» Exercise description
For every line in the listing below that contains the word "гнездо", add one to the tally. State the final number and nothing else.

» Provided information
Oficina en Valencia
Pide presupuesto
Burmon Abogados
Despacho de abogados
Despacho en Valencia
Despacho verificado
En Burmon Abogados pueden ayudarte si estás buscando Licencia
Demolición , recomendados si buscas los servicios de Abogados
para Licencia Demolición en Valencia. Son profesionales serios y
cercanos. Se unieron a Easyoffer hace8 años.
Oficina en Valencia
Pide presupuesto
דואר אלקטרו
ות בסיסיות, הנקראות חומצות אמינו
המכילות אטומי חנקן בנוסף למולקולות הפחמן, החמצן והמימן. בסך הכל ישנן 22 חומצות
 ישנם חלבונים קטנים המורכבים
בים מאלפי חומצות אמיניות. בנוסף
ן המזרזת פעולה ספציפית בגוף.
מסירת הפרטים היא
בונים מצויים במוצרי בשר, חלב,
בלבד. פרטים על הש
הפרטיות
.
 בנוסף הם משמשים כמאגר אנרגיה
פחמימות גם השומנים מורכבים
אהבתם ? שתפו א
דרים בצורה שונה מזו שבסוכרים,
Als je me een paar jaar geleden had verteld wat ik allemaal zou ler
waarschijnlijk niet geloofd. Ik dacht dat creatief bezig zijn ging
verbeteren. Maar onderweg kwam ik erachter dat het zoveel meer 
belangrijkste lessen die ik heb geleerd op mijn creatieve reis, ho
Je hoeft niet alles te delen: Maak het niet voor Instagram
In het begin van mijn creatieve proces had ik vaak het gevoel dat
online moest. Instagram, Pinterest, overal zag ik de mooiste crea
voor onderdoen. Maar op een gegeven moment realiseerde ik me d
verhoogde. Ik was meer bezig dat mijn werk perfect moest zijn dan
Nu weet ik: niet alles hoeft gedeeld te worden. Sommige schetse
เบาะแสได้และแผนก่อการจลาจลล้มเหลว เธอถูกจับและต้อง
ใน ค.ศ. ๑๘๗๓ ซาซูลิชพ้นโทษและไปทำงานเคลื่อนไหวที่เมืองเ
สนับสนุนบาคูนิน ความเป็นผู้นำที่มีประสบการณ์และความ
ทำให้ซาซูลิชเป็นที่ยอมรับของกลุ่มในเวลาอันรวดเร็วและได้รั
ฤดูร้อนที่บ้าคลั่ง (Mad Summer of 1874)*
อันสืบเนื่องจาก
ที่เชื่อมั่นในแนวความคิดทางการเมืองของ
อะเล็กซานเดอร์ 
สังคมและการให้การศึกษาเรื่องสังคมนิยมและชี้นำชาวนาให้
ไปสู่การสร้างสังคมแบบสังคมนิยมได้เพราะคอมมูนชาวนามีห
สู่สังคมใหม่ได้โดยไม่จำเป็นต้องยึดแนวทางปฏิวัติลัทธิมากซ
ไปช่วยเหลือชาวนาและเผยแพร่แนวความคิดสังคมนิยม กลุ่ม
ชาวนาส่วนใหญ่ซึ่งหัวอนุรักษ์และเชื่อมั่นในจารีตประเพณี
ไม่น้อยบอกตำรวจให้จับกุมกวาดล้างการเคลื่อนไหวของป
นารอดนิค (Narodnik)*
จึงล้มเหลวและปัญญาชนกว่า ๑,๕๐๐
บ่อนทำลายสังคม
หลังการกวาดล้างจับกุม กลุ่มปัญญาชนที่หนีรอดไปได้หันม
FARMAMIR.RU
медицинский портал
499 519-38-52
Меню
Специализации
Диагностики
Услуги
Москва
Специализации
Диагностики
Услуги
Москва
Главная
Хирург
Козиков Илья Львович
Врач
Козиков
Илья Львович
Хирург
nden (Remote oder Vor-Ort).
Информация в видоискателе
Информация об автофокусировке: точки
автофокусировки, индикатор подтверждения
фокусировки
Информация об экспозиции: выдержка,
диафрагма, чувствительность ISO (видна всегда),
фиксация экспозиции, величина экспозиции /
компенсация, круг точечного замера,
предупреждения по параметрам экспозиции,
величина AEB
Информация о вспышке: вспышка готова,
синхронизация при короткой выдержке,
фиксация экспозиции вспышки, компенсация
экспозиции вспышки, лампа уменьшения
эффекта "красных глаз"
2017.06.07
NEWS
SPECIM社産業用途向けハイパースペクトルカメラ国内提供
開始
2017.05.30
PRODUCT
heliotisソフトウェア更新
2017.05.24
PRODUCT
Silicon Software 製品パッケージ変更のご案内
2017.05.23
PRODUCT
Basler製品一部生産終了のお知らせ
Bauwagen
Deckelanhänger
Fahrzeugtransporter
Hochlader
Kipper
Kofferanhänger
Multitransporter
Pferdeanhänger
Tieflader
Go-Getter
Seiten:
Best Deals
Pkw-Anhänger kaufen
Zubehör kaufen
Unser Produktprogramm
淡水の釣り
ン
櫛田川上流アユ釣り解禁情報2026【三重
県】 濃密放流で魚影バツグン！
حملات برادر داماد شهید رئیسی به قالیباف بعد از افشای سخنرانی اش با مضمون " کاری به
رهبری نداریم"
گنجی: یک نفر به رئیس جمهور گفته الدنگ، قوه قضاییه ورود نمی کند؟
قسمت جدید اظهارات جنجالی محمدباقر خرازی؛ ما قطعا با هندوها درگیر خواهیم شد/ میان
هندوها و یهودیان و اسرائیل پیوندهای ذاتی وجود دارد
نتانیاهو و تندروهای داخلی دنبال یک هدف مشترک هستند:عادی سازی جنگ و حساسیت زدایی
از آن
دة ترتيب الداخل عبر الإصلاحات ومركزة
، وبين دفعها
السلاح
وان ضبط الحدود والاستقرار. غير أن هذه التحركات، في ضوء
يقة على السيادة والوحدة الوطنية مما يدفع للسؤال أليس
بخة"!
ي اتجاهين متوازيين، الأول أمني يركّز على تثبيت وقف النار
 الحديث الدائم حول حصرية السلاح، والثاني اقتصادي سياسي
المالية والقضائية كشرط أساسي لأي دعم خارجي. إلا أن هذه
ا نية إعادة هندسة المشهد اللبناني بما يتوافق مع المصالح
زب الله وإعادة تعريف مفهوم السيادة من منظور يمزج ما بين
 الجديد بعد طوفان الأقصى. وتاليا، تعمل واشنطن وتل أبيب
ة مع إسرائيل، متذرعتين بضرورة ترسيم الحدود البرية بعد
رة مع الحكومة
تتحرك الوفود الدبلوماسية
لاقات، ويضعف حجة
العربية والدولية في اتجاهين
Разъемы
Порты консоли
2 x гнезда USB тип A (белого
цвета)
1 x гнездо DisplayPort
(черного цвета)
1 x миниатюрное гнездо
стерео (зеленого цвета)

» Exercise answer
2